Python toolkit for modular and traceable LC-MS/MS proteomics analysis based on MuData

Overview

msmu is an open-source Python package for modular and traceable post-DB search preprocessing and statistical analysis of bottom-up proteomics data.

It supports modules for every step of end-to-end processing—from search output parsing through hierarchical summarization, normalization, batch correction, statistical analysis, and visualization—implemented with commonly used analytical and statistical methods.

Central to msmu is the highly versatile and standardized MuData (and AnnData) as a unifying, provenance-aware data container for organizing and storing annotations and representations of multi-dimensional MS data and processing history.

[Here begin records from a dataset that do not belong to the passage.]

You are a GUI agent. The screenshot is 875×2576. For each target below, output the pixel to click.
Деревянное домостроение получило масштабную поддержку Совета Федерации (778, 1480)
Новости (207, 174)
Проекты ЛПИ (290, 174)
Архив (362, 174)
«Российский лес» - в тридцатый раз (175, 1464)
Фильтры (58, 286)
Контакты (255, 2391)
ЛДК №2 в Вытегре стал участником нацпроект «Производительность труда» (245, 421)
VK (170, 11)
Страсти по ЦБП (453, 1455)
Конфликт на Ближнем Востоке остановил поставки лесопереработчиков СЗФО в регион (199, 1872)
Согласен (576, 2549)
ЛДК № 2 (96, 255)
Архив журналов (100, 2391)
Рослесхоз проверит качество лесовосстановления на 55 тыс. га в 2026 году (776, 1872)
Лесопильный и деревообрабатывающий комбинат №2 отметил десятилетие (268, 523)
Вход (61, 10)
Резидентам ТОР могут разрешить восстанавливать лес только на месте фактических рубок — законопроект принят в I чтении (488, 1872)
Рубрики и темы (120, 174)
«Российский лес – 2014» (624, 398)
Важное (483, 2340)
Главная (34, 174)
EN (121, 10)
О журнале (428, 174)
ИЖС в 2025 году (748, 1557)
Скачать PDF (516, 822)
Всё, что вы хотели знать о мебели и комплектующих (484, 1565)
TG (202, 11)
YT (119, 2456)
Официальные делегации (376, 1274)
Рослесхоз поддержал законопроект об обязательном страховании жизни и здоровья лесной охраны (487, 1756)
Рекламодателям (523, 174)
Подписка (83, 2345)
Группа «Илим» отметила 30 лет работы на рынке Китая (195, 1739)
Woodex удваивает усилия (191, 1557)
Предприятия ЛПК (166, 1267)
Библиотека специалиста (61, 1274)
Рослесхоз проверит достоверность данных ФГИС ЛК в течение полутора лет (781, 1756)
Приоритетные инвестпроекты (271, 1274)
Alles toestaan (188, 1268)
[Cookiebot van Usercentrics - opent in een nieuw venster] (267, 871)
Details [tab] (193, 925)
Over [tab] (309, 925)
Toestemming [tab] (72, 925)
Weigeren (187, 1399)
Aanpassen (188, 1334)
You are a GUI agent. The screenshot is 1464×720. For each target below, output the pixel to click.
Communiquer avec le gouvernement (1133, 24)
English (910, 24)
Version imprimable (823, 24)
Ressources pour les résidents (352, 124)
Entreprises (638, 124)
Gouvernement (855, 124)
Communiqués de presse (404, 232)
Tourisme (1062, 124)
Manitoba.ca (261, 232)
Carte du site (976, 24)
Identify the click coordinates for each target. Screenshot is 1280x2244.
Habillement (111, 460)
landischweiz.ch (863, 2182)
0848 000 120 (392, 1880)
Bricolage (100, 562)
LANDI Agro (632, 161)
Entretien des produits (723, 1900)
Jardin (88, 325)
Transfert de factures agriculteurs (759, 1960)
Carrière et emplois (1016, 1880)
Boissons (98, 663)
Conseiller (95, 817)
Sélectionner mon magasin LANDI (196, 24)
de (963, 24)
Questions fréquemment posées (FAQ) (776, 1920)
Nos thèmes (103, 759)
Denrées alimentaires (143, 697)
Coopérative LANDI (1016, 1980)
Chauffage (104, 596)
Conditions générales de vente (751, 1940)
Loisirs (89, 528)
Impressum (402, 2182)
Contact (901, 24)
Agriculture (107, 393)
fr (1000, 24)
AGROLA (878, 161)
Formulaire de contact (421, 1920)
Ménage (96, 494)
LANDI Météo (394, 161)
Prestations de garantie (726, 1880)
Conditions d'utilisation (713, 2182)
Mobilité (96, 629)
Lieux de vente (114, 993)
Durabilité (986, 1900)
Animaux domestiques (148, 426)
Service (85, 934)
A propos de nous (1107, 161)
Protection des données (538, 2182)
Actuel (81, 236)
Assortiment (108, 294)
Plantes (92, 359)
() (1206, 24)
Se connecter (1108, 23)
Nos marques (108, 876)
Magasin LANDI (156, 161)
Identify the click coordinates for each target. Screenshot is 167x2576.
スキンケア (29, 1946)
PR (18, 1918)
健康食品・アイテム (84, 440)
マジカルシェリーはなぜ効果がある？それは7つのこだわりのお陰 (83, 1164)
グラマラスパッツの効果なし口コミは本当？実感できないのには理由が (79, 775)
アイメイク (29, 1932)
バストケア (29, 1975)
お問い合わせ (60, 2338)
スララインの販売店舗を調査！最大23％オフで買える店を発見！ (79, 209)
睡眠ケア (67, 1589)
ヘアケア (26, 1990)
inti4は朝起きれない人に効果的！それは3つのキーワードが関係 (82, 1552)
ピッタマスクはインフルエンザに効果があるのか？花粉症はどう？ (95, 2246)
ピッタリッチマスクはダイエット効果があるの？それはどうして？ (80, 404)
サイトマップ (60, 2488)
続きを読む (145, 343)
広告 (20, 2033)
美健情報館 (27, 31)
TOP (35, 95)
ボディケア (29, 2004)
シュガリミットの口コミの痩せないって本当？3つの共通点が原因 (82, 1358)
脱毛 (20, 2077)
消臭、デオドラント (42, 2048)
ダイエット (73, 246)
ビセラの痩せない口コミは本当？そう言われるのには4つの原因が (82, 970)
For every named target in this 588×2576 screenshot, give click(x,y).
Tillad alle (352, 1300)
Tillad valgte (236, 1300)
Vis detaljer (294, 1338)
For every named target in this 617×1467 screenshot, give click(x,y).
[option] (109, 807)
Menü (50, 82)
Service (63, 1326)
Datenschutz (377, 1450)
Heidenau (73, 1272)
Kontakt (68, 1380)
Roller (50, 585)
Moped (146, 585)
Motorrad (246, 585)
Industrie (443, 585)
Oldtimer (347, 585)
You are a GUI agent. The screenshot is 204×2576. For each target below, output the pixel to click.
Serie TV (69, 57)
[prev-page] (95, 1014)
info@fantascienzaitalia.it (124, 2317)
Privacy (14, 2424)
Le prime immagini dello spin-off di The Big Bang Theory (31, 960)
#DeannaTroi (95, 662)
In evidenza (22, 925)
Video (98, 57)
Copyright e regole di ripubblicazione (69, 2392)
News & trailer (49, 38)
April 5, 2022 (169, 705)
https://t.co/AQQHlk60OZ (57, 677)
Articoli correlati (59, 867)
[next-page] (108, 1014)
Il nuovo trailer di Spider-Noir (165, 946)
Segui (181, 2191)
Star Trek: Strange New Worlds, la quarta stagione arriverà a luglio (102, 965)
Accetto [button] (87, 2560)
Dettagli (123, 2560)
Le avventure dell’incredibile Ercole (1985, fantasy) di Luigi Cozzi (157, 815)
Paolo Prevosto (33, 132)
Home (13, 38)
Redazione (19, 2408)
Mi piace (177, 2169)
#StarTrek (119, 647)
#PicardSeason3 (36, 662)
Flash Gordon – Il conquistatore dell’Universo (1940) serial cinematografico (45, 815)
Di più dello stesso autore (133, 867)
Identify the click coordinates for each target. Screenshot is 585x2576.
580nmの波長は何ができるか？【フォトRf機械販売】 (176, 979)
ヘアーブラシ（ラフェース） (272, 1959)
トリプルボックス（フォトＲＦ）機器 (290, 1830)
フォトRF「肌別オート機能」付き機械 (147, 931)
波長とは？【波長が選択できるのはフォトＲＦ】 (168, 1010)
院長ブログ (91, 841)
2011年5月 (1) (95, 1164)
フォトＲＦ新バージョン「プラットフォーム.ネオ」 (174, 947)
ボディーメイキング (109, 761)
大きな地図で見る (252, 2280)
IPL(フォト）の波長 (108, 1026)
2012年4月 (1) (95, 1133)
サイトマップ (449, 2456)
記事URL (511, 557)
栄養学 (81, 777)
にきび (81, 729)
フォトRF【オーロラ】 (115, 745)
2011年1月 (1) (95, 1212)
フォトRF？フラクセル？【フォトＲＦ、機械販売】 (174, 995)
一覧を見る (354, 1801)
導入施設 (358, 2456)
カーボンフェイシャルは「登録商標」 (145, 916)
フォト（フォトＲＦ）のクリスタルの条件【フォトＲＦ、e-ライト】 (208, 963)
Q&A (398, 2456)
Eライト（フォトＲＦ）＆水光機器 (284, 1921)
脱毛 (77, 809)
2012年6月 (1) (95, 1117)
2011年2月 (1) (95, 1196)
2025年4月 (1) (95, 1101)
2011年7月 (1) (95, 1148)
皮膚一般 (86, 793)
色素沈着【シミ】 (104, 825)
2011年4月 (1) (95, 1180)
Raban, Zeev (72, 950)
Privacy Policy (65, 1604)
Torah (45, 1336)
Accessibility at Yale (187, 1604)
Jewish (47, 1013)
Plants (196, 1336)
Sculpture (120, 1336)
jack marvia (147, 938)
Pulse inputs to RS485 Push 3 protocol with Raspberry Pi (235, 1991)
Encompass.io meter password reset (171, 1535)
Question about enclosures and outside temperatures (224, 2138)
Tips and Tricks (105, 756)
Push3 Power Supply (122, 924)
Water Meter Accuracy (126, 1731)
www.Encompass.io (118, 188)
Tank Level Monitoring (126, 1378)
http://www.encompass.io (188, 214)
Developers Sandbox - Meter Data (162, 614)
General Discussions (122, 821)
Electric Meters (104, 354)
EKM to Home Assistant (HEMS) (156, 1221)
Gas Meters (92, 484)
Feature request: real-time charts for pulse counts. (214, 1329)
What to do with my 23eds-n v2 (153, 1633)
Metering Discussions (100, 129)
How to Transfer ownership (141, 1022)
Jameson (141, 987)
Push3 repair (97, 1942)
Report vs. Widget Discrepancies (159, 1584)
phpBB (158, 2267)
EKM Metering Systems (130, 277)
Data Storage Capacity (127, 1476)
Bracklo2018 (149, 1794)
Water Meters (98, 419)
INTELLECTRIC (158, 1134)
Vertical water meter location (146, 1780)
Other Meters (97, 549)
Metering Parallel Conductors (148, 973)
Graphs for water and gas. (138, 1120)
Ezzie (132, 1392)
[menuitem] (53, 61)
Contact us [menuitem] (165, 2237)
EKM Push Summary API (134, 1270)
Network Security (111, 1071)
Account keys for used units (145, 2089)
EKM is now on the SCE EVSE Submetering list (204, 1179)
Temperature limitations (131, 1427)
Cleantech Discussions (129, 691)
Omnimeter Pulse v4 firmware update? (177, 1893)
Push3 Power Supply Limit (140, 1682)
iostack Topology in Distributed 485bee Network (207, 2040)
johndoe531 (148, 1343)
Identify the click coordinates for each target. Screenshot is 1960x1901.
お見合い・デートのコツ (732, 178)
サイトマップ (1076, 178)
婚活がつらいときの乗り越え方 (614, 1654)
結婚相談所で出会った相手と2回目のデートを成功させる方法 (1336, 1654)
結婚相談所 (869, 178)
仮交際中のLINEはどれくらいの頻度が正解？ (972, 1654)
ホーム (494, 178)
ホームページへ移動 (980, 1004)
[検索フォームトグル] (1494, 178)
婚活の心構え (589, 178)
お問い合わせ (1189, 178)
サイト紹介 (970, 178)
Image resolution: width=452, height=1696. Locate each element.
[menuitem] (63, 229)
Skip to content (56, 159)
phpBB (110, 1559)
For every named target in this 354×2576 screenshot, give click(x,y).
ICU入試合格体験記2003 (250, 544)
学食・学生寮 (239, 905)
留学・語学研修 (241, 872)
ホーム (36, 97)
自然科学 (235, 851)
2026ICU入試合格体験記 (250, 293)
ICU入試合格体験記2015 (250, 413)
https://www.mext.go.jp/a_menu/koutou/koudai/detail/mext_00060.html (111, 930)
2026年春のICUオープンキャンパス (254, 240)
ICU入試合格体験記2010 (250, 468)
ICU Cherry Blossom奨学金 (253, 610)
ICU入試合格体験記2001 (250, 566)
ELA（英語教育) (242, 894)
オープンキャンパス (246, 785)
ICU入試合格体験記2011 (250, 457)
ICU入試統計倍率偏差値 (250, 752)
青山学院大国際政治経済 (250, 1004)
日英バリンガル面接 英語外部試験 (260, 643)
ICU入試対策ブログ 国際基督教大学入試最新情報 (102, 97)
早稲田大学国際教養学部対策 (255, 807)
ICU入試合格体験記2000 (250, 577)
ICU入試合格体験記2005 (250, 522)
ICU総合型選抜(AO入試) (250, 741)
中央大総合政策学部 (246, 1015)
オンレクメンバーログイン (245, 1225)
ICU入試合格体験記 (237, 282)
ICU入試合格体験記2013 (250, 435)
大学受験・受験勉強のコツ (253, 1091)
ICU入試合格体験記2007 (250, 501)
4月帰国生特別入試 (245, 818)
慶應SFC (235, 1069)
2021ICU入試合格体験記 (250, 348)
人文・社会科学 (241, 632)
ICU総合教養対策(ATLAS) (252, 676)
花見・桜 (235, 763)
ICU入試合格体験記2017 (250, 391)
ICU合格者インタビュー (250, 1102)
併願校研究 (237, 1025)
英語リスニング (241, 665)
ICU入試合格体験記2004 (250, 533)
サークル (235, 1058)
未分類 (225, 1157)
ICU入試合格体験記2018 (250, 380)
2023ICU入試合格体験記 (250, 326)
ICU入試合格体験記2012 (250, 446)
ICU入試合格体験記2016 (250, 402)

This unique marriage between flexible processing pipeline and MuData empowers FAIR principle-aligned downstream analysis for biomarker discovery and systems biology.

MuData logo

Key Features

  • Flexible data ingestion from Sage, DIA-NN, and other popular DB search tools
  • MuData/AnnData-compatible object structure for organizing multi-level MS data
  • Protein inference: infer protein groups from peptide evidence using parsimony rule
  • Normalization: median centering, quantile normalization, etc.
  • Batch correction for discrete and continuous variations
  • Built-in QC: identification count, peptide length, charge, missed cleavage, intensity distribution, etc.
  • Statistical analysis: differential expression analysis, dimensionality reduction
  • PTM data support and stoichiometry adjustment with matched global dataset (if available)
  • Visualization: PCA, UMAP, volcano plots, heatmaps, QC metrics

Supporting DB Search Tools

Citation

If you use msmu in your research, please cite the following publication (preprint):

msmu: a Python toolkit for modular and traceable LC-MS proteomics data analysis based on MuData

Hyung-Wook Choi, Byeongchan Lee, Un-Beom Kang, Sunghyun Huh

bioRxiv 2026.01.07.698308; doi: 10.64898/2026.01.07.698308

License

BSD 3-Clause License. See LICENSE for details.